Paul L. Bates | |
---|---|
Born |
Los Angeles, California, U.S. |
March 4, 1908
Died | 21 February 1995 Dunedin, Pinellas County, Florida, U.S. |
(aged 86)
Buried at | Arlington National Cemetery |
Allegiance | United States of America |
Service/branch | United States Army |
Years of service | 1941 - 1963 |
Rank | Colonel |
Commands held | 761st Tank Battalion |
Battles/wars | World War II |
Awards |
Silver Star Legion of Merit Bronze Star Medal (2) Purple Heart |
Paul Levern Bates (March 4, 1908 – February 21, 1995) was a United States Army officer. He served a distinguished and decorated career in the United States Army, which most notably included commanding the first black tank battalion to enter combat in World War II. He also became well known as the white colonel who refused to court-martial future Baseball Hall of Famer Jackie Robinson.
Bates was born in Los Angeles, California and graduated in 1931 from Western Maryland College, now McDaniel College, where he was a star football player and a member of the Reserve Officer Training Corps. He also worked as a high school football coach and a teacher before entering the Army as a First Lieutenant in February 1941.
In January 1943, then Lieutenant Colonel Bates, took command of the 761st Tank Battalion, all of whose enlisted men were black. The unit, whose shoulder patch had a black panther, inflicted thousands of casualties on the enemy and captured, destroyed or liberated more than 30 major towns, four airfields, three ammunition-supply dumps, 461 wheeled vehicles, 34 tanks, 113 large guns and a radio station.
When the unit completed training in rigidly segregated boot camps in Louisiana and Texas, Bates refused a promotion from Lieutenant Colonel that would have separated him from what he regarded as one of the best tank battalions in the Army. He was eventually promoted to Colonel.
While in Texas, Bates refused to court-martial a black officer who had refused to move to the rear of a bus at Fort Hood. That officer was Jackie Robinson, who was subsequently court-martialed for insubordination, but not convicted, and left the 761st before it went overseas. Praising Bates for his fairness and good judgment in his autobiography, Robinson would go on to break the color barrier in Major League Baseball by signing with the Brooklyn Dodgers.

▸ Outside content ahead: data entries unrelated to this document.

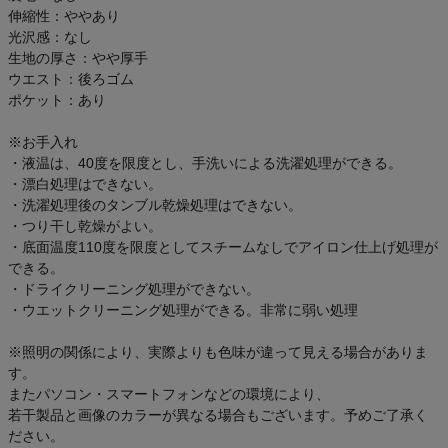
伸縮性：ややあり
光沢感：なし
生地の厚さ：やや厚手
ウエスト：後ろゴム
ポケット：あり
※お手入れ
・液温は、40度を限度とし、手洗いによる洗濯処理ができる。
・漂白処理はできない。
・洗濯処理後のタンブル乾燥処理はできない。
・つり干し乾燥がよい。
・底面温度110度を限度としてスチームなしでアイロン仕上げ処理が
できる。
・ドライクリーニング処理ができない。
・ウエットクリーニング処理ができる。非常に弱い処理
※照明の関係により、実際よりも色味が違って見える場合がありま
す。
またパソコン・スマートフォンなどの環境により、
若干製品と画像のカラーが異なる場合もございます。予めご了承く
ださい。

The 761st entered combat in November 1944 as part of General George S. Patton's Third Army and fought for 183 consecutive days without relief, according to David Williams, a battalion veteran and the author of the novel Hit Hard. The battalion fought in France, then in Germany, where it pierced the Siegfried Line, and then in Belgium, where it fought the Germans in the Battle of the Bulge. The 761st also fought in Luxembourg and Austria. In all, the 761st Tank Battalion went from Vic-sur-Seille, France, to the Enns River in Steyr, Austria, where it linked up with the Soviet Army.